▸ Instructions to follow:
Scan the entries for the word "element" and return every line that has it.
================================
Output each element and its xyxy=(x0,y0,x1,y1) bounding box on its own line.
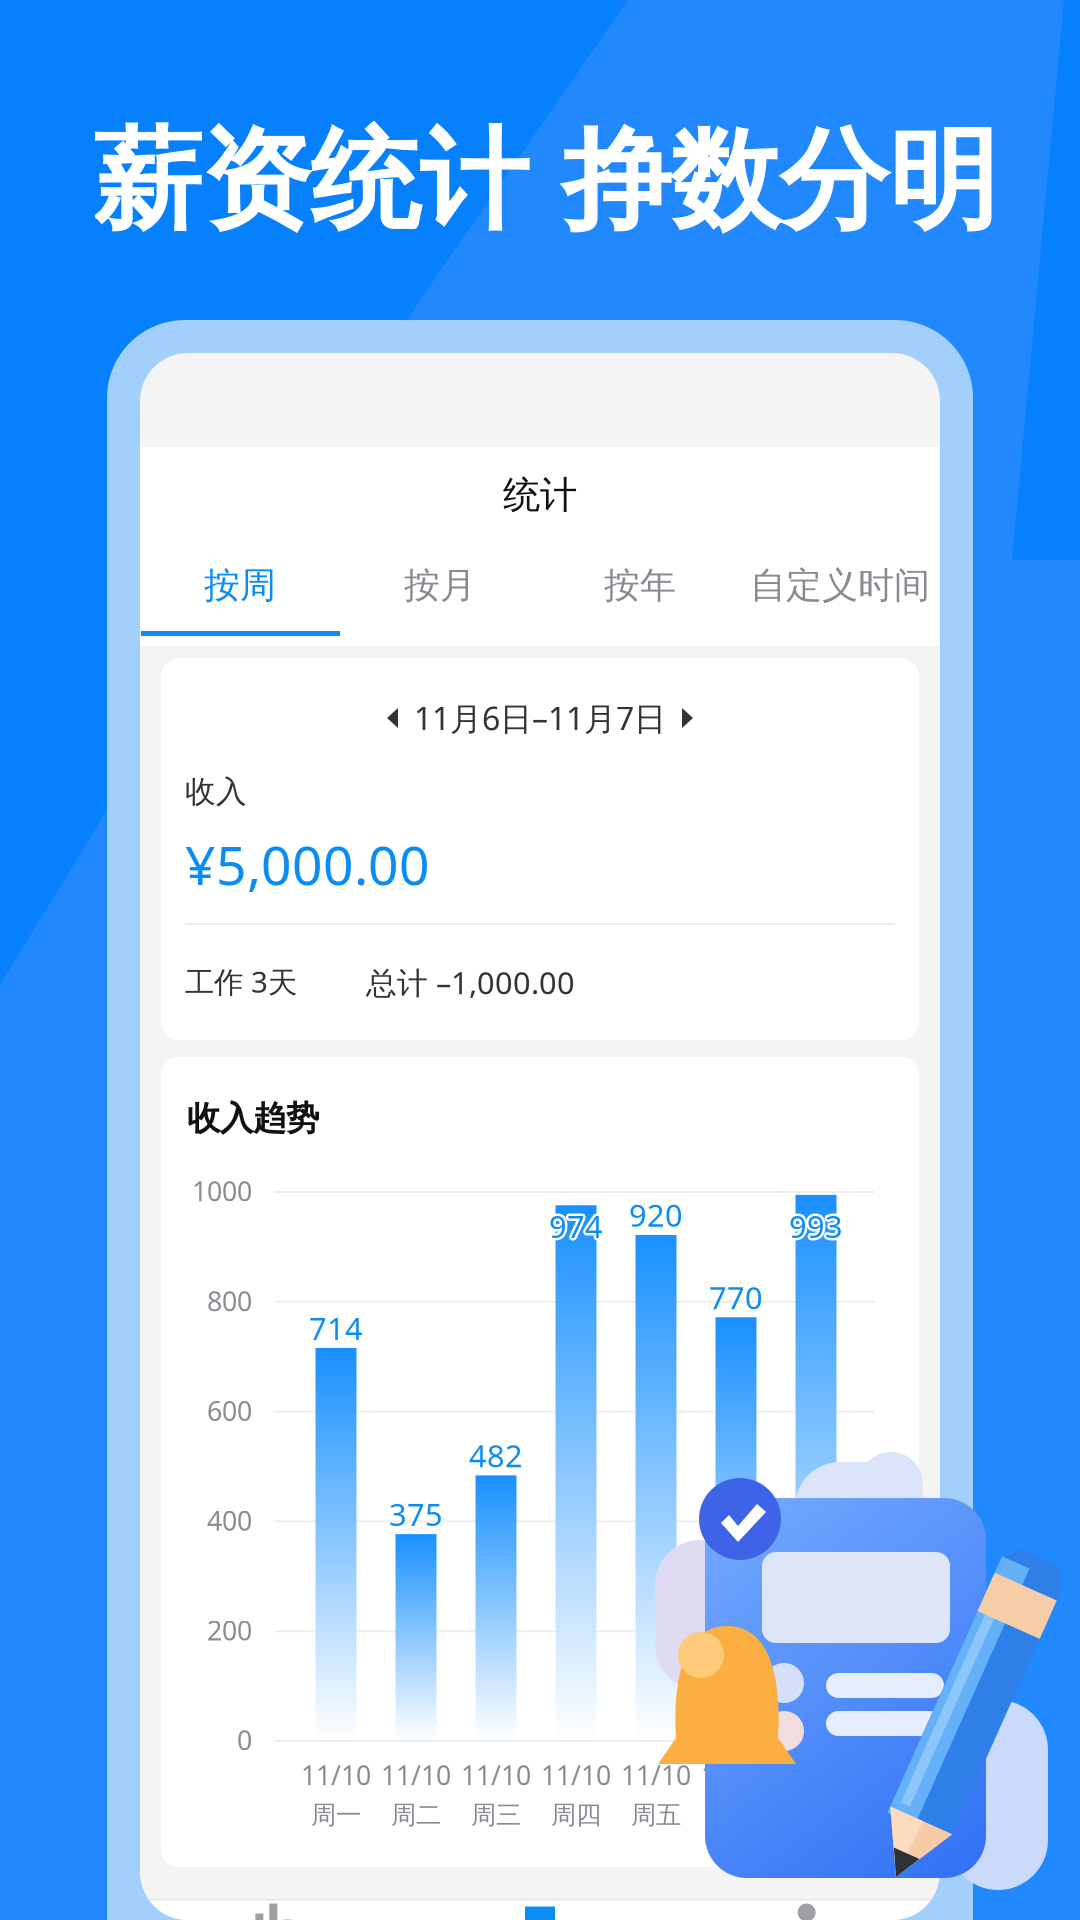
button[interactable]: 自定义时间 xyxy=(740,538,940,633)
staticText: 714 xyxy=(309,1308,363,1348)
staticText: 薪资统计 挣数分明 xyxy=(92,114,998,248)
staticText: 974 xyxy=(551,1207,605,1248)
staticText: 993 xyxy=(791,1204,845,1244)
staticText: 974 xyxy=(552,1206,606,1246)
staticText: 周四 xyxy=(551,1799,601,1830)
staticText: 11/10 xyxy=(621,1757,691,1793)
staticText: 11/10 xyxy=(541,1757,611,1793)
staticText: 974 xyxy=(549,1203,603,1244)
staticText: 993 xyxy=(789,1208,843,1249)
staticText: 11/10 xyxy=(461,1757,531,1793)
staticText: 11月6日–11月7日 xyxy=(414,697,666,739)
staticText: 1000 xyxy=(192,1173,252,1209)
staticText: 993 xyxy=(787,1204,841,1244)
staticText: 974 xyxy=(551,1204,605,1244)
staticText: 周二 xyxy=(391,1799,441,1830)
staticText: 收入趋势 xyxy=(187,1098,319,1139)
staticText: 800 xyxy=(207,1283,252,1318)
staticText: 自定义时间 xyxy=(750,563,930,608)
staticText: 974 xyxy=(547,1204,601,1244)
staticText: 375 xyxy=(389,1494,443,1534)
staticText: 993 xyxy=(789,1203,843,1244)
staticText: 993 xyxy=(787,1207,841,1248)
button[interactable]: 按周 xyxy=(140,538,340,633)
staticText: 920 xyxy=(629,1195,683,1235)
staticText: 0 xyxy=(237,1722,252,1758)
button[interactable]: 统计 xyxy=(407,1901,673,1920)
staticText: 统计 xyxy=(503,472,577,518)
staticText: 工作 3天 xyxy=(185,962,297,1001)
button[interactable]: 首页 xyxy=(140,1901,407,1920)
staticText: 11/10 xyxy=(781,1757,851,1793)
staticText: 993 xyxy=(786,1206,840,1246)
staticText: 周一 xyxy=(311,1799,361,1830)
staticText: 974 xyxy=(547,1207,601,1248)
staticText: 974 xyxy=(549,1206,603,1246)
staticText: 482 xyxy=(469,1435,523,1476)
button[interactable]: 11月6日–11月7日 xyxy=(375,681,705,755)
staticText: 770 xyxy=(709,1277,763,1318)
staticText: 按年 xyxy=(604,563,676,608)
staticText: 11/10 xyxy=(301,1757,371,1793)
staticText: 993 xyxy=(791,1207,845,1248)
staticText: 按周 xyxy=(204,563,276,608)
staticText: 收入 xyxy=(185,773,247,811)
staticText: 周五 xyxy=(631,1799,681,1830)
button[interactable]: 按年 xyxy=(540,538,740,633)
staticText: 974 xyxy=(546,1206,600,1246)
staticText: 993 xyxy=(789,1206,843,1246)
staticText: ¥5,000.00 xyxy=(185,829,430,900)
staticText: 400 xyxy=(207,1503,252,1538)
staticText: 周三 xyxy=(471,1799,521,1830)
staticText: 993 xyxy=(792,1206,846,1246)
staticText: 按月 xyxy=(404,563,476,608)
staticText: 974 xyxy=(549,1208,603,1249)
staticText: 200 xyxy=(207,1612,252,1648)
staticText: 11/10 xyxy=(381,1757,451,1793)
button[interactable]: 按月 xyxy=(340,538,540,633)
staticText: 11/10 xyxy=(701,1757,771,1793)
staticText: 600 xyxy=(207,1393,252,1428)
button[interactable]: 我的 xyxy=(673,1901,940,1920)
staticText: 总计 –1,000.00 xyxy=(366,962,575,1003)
================================
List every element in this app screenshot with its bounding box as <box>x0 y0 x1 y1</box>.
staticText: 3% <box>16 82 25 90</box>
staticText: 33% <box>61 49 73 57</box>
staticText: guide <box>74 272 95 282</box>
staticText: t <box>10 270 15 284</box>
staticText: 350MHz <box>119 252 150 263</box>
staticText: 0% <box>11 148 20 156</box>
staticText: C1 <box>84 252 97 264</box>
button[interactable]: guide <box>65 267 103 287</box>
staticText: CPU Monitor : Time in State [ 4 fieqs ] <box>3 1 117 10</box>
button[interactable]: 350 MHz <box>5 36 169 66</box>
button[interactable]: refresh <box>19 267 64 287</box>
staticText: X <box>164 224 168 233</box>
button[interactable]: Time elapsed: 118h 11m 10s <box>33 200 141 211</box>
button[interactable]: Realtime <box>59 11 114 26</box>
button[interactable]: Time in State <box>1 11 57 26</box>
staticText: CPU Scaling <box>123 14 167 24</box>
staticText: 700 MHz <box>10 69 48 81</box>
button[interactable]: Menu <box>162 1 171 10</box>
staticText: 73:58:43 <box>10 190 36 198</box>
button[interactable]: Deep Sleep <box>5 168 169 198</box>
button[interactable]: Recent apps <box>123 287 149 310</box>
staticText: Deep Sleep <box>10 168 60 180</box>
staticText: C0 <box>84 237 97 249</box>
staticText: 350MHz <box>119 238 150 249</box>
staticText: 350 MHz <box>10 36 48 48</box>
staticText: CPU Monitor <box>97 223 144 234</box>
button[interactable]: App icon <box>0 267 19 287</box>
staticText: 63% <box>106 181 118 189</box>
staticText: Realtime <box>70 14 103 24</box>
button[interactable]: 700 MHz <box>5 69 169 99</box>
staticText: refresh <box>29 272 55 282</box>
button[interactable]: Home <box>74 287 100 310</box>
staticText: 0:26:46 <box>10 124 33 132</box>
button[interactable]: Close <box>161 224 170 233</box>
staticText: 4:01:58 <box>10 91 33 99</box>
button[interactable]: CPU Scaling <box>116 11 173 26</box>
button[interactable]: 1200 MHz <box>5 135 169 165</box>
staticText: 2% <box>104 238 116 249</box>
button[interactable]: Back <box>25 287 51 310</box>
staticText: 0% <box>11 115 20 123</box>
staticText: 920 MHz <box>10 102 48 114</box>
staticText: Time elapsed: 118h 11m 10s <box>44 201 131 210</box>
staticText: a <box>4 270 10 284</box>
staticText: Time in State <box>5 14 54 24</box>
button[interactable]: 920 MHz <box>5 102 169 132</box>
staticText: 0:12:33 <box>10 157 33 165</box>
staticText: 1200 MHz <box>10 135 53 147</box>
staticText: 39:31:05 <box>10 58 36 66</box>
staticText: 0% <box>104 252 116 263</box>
================================
▸ Answer section:
Output each element and its xyxy=(x0,y0,x1,y1) bounding box on its own line.
List every element in this app screenshot with its bounding box as <box>x0 y0 x1 y1</box>.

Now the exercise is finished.